[Task to complete] Give an exact copy of the lines of the records below, starting at the line containing "Goiena (612, 1440)" and running to the end.

[Entries provided]
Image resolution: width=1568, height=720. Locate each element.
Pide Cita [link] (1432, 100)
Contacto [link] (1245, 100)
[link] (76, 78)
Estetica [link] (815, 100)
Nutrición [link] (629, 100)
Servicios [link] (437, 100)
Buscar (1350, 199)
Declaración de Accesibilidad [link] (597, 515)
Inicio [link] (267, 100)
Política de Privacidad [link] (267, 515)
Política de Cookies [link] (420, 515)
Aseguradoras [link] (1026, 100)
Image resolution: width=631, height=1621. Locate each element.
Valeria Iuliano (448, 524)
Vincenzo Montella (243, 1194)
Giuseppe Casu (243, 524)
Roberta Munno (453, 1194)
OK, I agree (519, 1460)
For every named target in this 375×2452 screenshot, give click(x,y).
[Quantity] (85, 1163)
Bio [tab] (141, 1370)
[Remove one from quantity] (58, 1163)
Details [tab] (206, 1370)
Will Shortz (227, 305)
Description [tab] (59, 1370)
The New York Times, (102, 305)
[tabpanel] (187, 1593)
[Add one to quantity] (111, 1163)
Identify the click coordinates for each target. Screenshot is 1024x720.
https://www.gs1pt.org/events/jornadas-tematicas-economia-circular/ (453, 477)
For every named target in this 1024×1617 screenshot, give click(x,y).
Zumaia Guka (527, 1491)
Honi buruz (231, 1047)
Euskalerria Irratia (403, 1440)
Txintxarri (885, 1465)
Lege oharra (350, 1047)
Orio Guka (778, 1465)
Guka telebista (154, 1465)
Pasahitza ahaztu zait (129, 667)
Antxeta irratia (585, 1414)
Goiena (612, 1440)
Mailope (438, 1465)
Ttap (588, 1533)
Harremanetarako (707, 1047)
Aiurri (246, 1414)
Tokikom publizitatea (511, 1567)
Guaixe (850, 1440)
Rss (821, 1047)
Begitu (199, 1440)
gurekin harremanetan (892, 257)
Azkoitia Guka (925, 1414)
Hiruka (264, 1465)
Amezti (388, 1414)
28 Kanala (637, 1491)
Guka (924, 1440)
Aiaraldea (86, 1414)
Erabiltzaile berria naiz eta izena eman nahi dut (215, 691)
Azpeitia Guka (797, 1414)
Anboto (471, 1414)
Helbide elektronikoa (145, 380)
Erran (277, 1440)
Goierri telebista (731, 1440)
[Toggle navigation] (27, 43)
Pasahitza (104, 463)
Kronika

[Output of the task]
Goiena (612, 1440)
Mailope (438, 1465)
Ttap (588, 1533)
Harremanetarako (707, 1047)
Aiurri (246, 1414)
Tokikom publizitatea (511, 1567)
Guaixe (850, 1440)
Rss (821, 1047)
Begitu (199, 1440)
gurekin harremanetan (892, 257)
Azkoitia Guka (925, 1414)
Hiruka (264, 1465)
Amezti (388, 1414)
28 Kanala (637, 1491)
Guka (924, 1440)
Aiaraldea (86, 1414)
Erabiltzaile berria naiz eta izena eman nahi dut (215, 691)
Azpeitia Guka (797, 1414)
Anboto (471, 1414)
Helbide elektronikoa (145, 380)
Erran (277, 1440)
Goierri telebista (731, 1440)
[Toggle navigation] (27, 43)
Pasahitza (104, 463)
Kronika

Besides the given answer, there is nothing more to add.